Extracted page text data
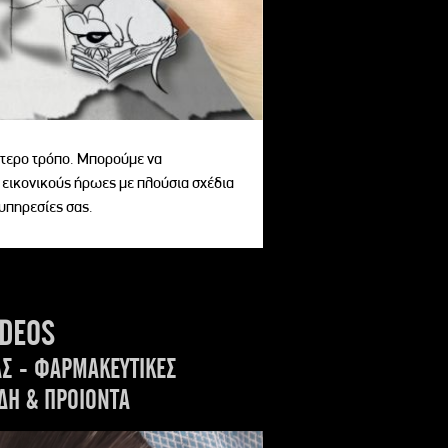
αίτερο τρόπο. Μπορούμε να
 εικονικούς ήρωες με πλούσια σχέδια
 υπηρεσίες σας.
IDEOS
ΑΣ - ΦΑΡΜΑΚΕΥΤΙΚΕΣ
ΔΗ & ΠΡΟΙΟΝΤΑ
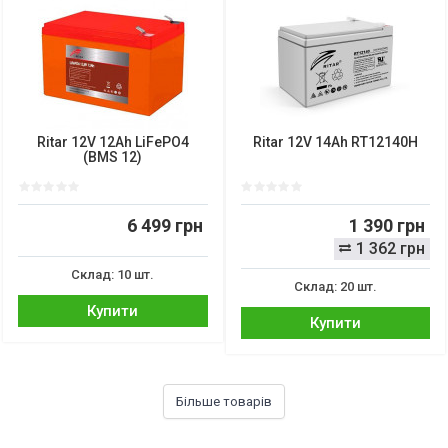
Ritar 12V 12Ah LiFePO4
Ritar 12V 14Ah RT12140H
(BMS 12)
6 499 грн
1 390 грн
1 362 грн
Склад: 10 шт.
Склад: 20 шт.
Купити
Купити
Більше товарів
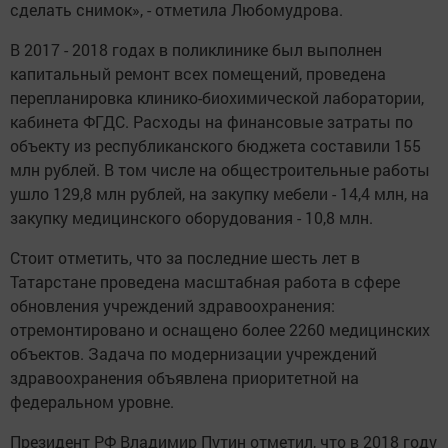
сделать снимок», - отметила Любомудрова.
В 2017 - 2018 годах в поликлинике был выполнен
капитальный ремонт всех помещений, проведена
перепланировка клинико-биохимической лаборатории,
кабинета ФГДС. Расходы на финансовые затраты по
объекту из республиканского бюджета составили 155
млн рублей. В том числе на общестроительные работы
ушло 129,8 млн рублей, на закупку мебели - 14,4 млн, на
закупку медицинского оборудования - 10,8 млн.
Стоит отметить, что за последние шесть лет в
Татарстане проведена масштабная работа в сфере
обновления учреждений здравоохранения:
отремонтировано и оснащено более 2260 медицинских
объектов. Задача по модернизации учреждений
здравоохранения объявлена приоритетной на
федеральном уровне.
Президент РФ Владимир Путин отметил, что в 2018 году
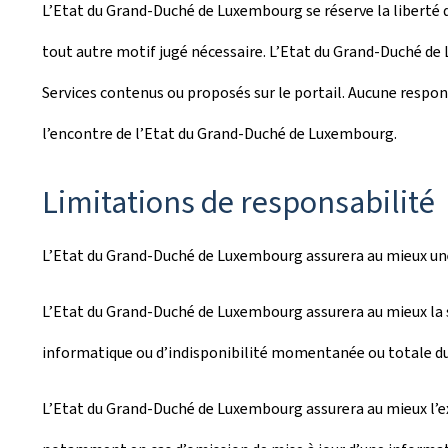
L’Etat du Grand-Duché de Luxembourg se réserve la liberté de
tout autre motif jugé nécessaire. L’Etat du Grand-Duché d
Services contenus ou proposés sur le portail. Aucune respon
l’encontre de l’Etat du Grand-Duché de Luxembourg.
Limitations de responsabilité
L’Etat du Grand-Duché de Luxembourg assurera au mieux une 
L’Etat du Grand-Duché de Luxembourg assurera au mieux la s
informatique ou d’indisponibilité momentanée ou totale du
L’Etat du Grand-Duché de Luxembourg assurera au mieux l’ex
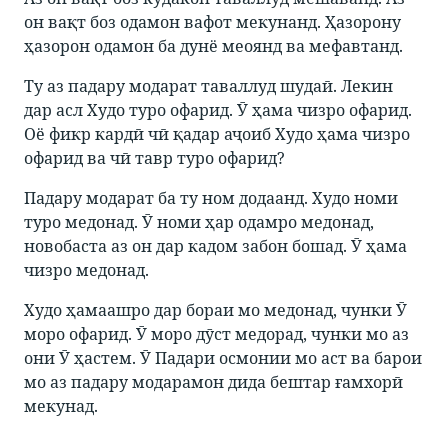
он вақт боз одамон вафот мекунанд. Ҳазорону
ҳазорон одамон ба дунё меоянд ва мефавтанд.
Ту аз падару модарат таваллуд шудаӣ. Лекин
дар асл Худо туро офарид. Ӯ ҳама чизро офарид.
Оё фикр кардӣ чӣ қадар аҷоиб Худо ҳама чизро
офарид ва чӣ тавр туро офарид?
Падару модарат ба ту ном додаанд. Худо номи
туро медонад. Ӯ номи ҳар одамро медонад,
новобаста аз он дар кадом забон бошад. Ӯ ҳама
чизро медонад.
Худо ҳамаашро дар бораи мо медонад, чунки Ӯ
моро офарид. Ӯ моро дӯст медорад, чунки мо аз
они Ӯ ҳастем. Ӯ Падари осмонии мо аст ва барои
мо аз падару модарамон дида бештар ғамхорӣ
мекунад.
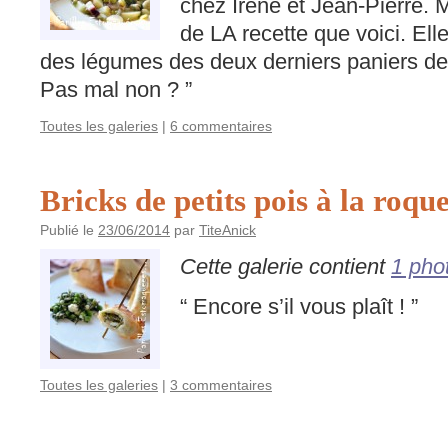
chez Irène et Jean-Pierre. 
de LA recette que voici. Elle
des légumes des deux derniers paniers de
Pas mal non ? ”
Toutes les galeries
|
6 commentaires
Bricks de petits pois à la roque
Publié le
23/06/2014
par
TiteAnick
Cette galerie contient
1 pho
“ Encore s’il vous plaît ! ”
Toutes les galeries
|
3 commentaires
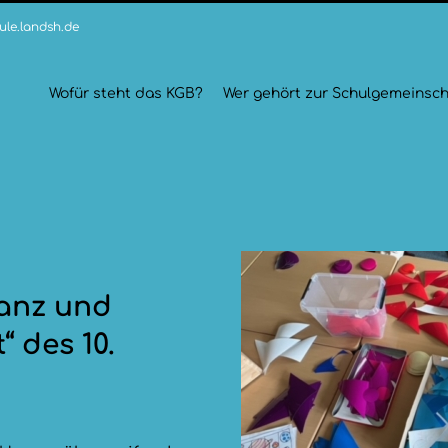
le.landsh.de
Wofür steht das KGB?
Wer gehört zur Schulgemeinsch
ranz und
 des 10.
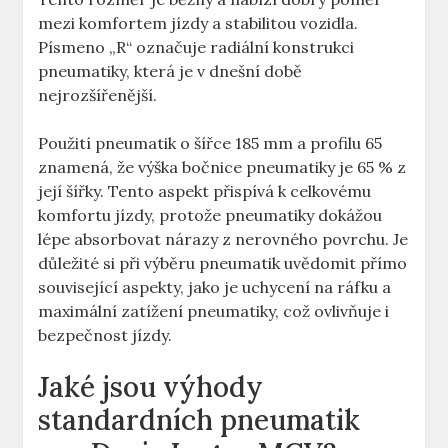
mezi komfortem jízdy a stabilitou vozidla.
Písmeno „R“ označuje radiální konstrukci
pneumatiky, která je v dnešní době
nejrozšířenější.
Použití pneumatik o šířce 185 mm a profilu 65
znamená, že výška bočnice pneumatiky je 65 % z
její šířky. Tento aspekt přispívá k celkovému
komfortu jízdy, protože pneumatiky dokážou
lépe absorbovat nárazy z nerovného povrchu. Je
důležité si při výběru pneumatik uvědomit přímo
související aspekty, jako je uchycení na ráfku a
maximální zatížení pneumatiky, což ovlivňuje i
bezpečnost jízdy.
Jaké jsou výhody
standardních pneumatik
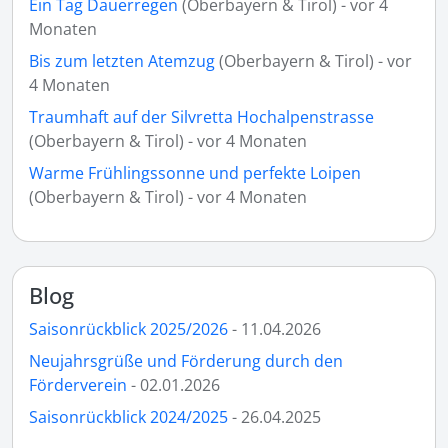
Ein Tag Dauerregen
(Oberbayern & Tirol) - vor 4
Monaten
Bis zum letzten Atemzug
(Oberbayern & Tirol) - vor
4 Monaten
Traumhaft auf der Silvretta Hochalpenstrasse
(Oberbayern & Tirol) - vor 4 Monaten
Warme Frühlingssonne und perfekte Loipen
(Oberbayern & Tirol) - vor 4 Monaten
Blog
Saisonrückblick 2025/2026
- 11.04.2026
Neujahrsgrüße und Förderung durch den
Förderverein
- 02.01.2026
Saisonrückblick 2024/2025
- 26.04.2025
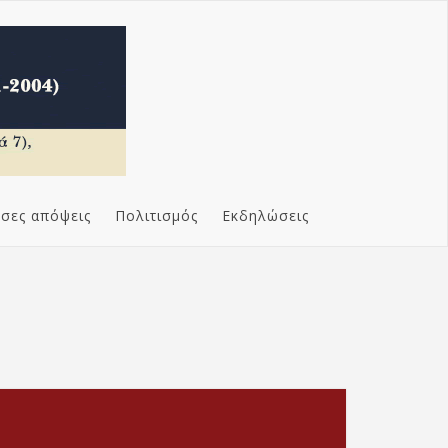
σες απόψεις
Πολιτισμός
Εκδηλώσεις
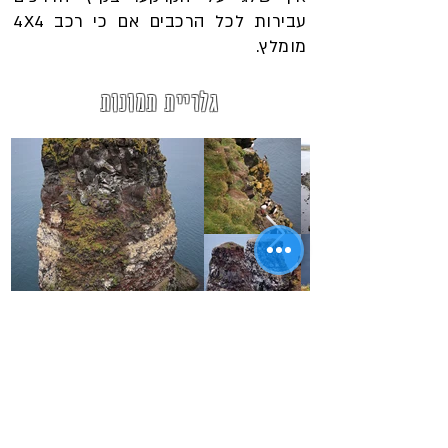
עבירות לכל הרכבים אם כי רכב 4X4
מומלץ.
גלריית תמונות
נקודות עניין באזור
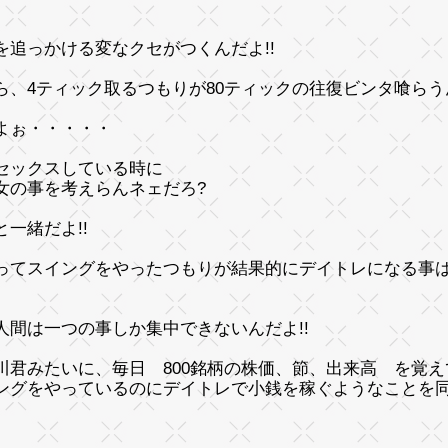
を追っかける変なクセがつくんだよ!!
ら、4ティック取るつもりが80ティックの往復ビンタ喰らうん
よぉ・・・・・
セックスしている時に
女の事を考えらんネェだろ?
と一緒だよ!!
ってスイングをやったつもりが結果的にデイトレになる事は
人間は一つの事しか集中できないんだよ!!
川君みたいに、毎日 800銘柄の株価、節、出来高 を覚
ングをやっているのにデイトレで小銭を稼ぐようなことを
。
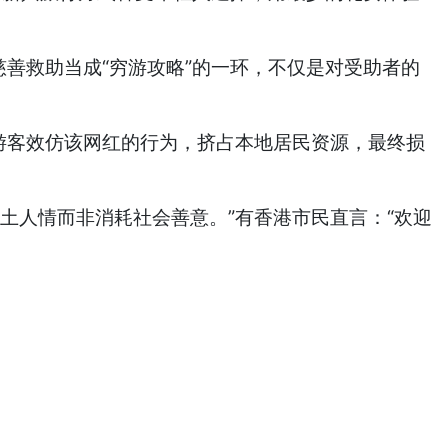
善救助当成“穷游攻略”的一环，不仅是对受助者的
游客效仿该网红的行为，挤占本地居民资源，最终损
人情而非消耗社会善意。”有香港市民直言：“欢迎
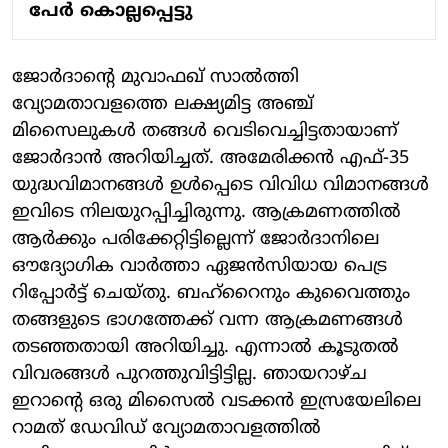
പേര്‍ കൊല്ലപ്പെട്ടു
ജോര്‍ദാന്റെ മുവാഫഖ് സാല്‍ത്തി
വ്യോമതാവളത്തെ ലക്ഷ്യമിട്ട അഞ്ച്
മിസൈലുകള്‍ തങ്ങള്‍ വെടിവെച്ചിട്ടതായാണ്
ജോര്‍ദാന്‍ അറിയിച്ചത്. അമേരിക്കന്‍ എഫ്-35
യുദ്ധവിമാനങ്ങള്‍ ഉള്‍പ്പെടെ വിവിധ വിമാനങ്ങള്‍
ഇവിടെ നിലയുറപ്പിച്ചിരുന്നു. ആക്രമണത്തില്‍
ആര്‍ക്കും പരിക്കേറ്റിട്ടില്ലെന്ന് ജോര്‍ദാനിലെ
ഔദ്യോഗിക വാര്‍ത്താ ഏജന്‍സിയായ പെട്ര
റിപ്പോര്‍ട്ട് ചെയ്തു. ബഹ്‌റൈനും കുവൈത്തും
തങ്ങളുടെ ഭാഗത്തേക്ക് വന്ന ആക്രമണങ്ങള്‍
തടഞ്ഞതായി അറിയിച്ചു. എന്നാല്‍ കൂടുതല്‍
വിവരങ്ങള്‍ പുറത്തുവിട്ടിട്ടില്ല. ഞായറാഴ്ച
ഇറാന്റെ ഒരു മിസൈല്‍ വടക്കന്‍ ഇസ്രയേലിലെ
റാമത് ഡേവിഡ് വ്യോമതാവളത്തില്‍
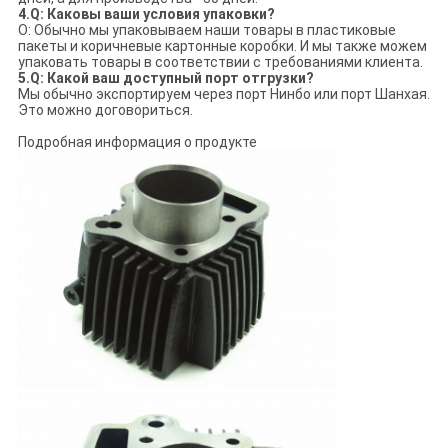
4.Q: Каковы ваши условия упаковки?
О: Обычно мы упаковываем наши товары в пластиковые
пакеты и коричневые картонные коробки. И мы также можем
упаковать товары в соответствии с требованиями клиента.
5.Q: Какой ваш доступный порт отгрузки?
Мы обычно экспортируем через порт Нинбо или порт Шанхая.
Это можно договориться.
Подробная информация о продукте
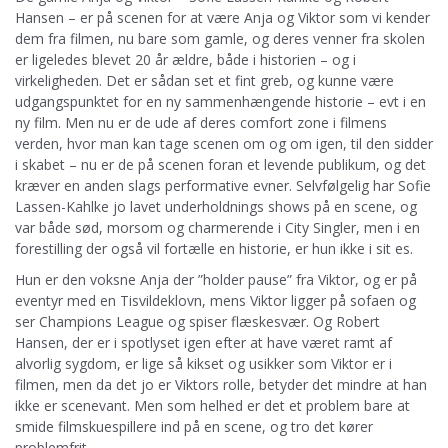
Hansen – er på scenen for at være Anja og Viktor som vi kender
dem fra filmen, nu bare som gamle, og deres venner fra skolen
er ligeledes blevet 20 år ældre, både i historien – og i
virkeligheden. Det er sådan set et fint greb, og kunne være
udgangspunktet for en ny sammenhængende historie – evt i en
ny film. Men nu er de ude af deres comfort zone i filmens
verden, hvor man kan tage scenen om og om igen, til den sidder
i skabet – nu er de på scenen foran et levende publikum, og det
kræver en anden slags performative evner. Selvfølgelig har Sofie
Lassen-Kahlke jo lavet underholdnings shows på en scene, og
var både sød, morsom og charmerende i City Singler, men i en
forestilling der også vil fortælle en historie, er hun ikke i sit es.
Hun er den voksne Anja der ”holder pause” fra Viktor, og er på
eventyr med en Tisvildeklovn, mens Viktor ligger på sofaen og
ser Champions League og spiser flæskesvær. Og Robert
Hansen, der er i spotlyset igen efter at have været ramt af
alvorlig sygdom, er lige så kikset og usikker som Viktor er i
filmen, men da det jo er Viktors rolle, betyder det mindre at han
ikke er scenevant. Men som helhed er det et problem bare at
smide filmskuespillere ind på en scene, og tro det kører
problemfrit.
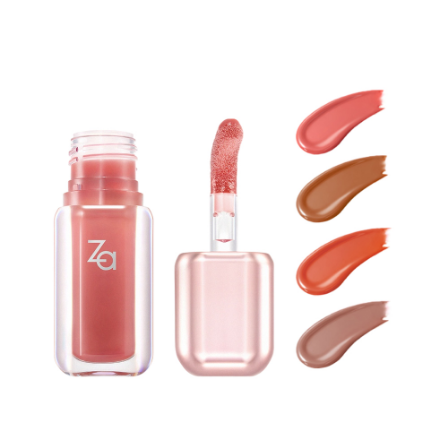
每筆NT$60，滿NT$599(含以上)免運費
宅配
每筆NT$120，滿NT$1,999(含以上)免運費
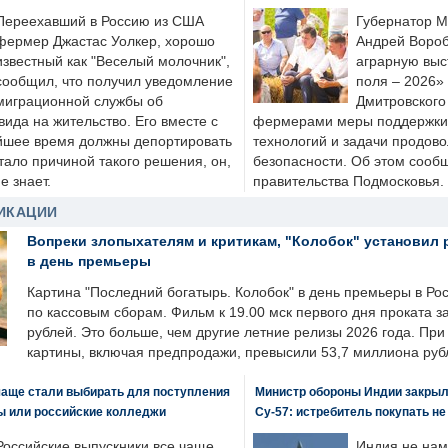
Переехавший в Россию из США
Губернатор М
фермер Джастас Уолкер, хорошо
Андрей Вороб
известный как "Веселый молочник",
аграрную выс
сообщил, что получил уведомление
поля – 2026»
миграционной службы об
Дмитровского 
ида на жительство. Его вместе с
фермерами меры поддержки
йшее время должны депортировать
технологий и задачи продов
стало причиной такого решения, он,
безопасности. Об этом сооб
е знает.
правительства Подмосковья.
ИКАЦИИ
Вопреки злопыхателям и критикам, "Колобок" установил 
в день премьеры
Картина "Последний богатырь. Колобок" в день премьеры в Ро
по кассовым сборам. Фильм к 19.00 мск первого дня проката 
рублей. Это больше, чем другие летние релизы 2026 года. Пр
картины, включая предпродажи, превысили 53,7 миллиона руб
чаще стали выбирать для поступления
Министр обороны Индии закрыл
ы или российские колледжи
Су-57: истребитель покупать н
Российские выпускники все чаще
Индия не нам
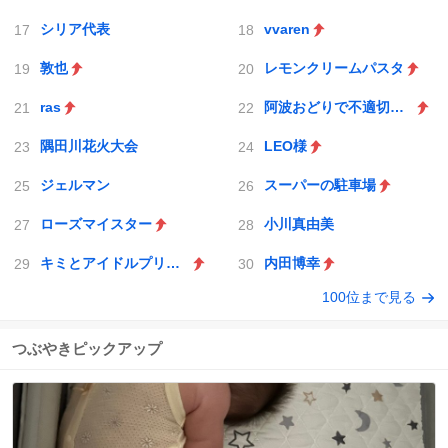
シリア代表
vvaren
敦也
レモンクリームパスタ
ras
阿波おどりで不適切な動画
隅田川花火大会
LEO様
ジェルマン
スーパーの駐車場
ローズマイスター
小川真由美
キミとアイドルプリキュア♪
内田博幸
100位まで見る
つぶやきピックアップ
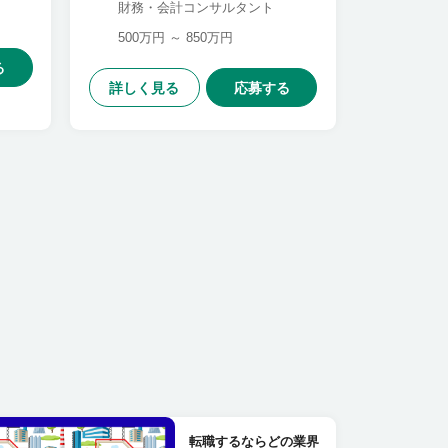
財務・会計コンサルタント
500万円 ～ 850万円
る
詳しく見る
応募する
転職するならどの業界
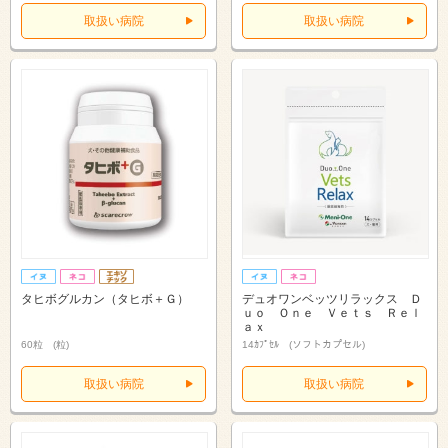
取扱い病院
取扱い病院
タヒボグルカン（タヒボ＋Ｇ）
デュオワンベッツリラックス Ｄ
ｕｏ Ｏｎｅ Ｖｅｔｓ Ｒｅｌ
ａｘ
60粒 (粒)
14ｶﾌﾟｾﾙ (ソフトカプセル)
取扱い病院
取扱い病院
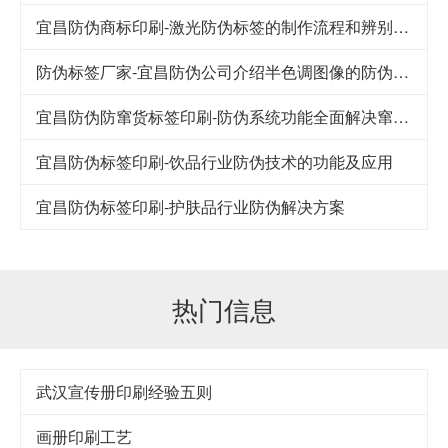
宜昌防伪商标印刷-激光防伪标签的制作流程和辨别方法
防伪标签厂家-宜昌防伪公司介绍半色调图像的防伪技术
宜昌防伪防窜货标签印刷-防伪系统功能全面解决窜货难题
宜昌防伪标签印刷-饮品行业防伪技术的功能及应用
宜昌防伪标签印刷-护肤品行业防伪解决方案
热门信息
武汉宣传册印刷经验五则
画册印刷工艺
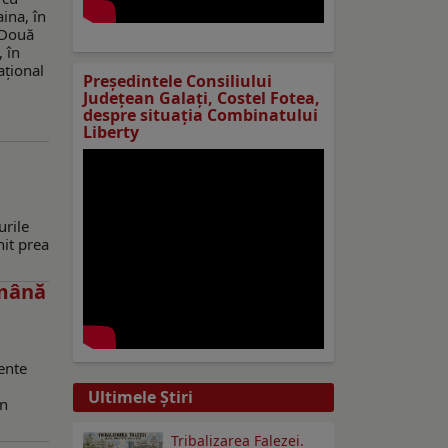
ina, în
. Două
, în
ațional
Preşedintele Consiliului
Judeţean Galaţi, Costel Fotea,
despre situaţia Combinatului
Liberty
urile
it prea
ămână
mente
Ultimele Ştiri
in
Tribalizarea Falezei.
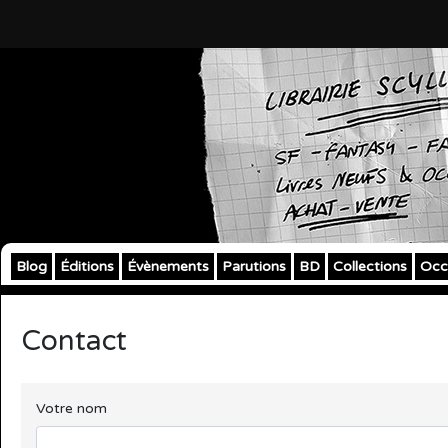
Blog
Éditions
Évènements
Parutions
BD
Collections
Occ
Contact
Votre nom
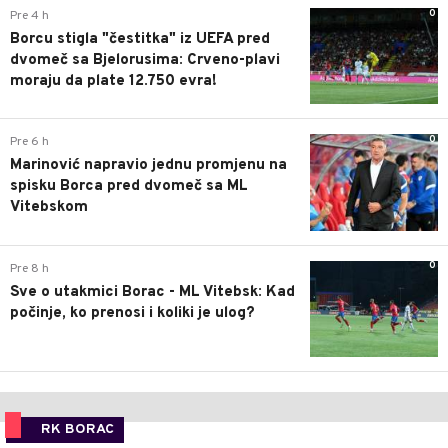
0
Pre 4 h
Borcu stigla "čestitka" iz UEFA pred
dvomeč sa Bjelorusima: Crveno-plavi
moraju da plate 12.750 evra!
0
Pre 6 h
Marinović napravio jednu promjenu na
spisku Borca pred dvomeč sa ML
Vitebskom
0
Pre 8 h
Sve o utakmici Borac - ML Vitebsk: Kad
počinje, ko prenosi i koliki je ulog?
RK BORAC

**Instructions for the task:**
Set down exactly, from the line that contains "аграрную выс" through the last line of the data, each line as it stands, and leave the pictures out.

**Solution to the problem:**
аграрную выс
сообщил, что получил уведомление
поля – 2026»
миграционной службы об
Дмитровского 
ида на жительство. Его вместе с
фермерами меры поддержки
йшее время должны депортировать
технологий и задачи продов
стало причиной такого решения, он,
безопасности. Об этом сооб
е знает.
правительства Подмосковья.
ИКАЦИИ
Вопреки злопыхателям и критикам, "Колобок" установил 
в день премьеры
Картина "Последний богатырь. Колобок" в день премьеры в Ро
по кассовым сборам. Фильм к 19.00 мск первого дня проката 
рублей. Это больше, чем другие летние релизы 2026 года. Пр
картины, включая предпродажи, превысили 53,7 миллиона руб
чаще стали выбирать для поступления
Министр обороны Индии закрыл
ы или российские колледжи
Су-57: истребитель покупать н
Российские выпускники все чаще
Индия не нам
シリア代表
vvaren
敦也
レモンクリームパスタ
ras
阿波おどりで不適切な動画
隅田川花火大会
LEO様
ジェルマン
スーパーの駐車場
ローズマイスター
小川真由美
キミとアイドルプリキュア♪
内田博幸
100位まで見る
つぶやきピックアップ
財務・会計コンサルタント
500万円 ～ 850万円
る
詳しく見る
応募する
転職するならどの業界
取扱い病院
取扱い病院
タヒボグルカン（タヒボ＋Ｇ）
デュオワンベッツリラックス Ｄ
ｕｏ Ｏｎｅ Ｖｅｔｓ Ｒｅｌ
ａｘ
60粒 (粒)
14ｶﾌﾟｾﾙ (ソフトカプセル)
取扱い病院
取扱い病院
宜昌防伪商标印刷-激光防伪标签的制作流程和辨别方法
防伪标签厂家-宜昌防伪公司介绍半色调图像的防伪技术
宜昌防伪防窜货标签印刷-防伪系统功能全面解决窜货难题
宜昌防伪标签印刷-饮品行业防伪技术的功能及应用
宜昌防伪标签印刷-护肤品行业防伪解决方案
热门信息
武汉宣传册印刷经验五则
画册印刷工艺
ina, în
. Două
, în
ațional
Preşedintele Consiliului
Judeţean Galaţi, Costel Fotea,
despre situaţia Combinatului
Liberty
urile
it prea
ămână
mente
Ultimele Ştiri
in
Tribalizarea Falezei.
Blog
Éditions
Évènements
Parutions
BD
Collections
Occ
Contact
Votre nom
0
Pre 4 h
Borcu stigla "čestitka" iz UEFA pred
dvomeč sa Bjelorusima: Crveno-plavi
moraju da plate 12.750 evra!
0
Pre 6 h
Marinović napravio jednu promjenu na
spisku Borca pred dvomeč sa ML
Vitebskom
0
Pre 8 h
Sve o utakmici Borac - ML Vitebsk: Kad
počinje, ko prenosi i koliki je ulog?
RK BORAC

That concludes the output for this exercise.